Elf Menschen nach Kentern eines Katamarans eines Tauchunternehmens vor der Insel Tabarca gerettet
Ein Katamaran eines Tauchunternehmens lief am Samstag vor der Insel Tabarca voll Wasser und sank. Alle 11 Insassen wurden unverletzt aus dem Meer gezogen – von einem städtischen Rettungsboot, das im Rahmen eines neuen Sommer-Sicherheitsprogramms in der Nähe stationiert war.
Der Vorfall
Ein Katamaran eines Tauchunternehmens lief am Samstag, den 18. Juli 2026, in den Gewässern südöstlich der Insel Tabarca, nahe Santa Pola (Alicante), voll Wasser und sank. Das Schiff befand sich mit 11 Personen an Bord, als es zu sinken begann. Eine Warnung wurde von der Notrufzentrale der Generalitat Valenciana an die Seenotrettung (Salvamento Marítimo) übermittelt, die einen behördenübergreifenden Einsatz auslöste.
Rettungsaktion
Salvamento Marítimo setzte sein Rettungsboot Salvamar Leo und den Hubschrauber Helimer 220 ein, während auch ein Streifenboot der Guardia Civil und der städtische Brand- und Rettungsdienst von Alicante (Speis) reagierten. Das Boot Speis II war im Rahmen eines speziellen Sommerdienstplans, der auf einer kürzlich geschlossenen Kooperationsvereinbarung zwischen der Stadt und Salvamento Marítimo beruht, bereits auf der Insel Tabarca stationiert. Diese Nähe ermöglichte es, die Unglücksstelle nach Angaben der Behörden in „nur wenigen Minuten„ zu erreichen und alle 11 Insassen „sofort„ aus dem Wasser zu retten. Die Überlebenden wurden an Bord der Salvamar Leo gebracht und zum Hafen von Santa Pola überführt, wo medizinische Teams für Vorsorgeuntersuchungen bereitstanden. Alle wurden als unverletzt gemeldet.
- Salvamento Marítimo alarmiert die Speis II über einen Katamaran, der südöstlich von Tabarca Wasser nimmt.
- Das städtische Rettungsboot erreicht die Unglücksstelle in „nur wenigen Minuten„ und beginnt mit der Rettung.
- Alle Insassen werden aus dem Wasser gezogen und zum Hafen von Santa Pola gebracht.
- Die Salvamar Leo entdeckt den halb versunkenen Katamaran und macht eine Schleppleine fest.
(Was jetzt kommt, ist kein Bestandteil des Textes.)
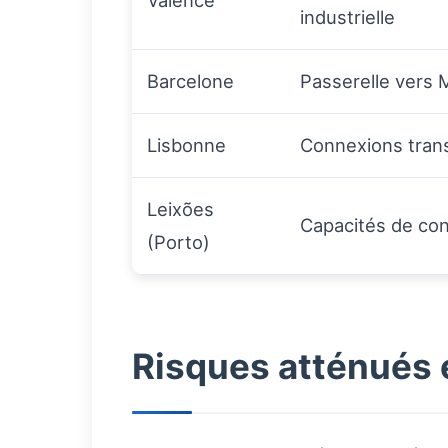
industrielle
Barcelone
Passerelle vers 
Lisbonne
Connexions trans
Leixões
Capacités de con
(Porto)
Risques atténués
- Nach einem schwierigen Schlepp wird der Katamaran mit Hilfe von Hafenhilfsbooten in den Hafen von Santa Pola gebracht.
Offizielle Reaktion
Der Sicherheitsstadtrat von Alicante, Julio Calero, bezeichnete den Einsatz als „eine praktische Demonstration der Wirksamkeit der kürzlich von der Stadt Alicante ergriffenen Maßnahmen zur Stärkung der maritimen Sicherheit rund um Tabarca„. Er fügte hinzu, dass der Sommereinsatz mit der Speis II auf der Insel zu „einer erheblichen Verbesserung der Reaktionsfähigkeit bei Notfällen in einem Gebiet geführt habe, das während der Sommersaison eine hohe nautische Aktivität aufweist„. Calero betonte zudem, dass die Kooperationsvereinbarung mit Salvamento Marítimo die städtischen Ressourcen vollständig in das maritime Notfallsystem integriere, „die Koordination zwischen den Behörden optimiere und die Eingriffszeiten deutlich verkürze, wenn Menschenleben in Gefahr sein könnten„.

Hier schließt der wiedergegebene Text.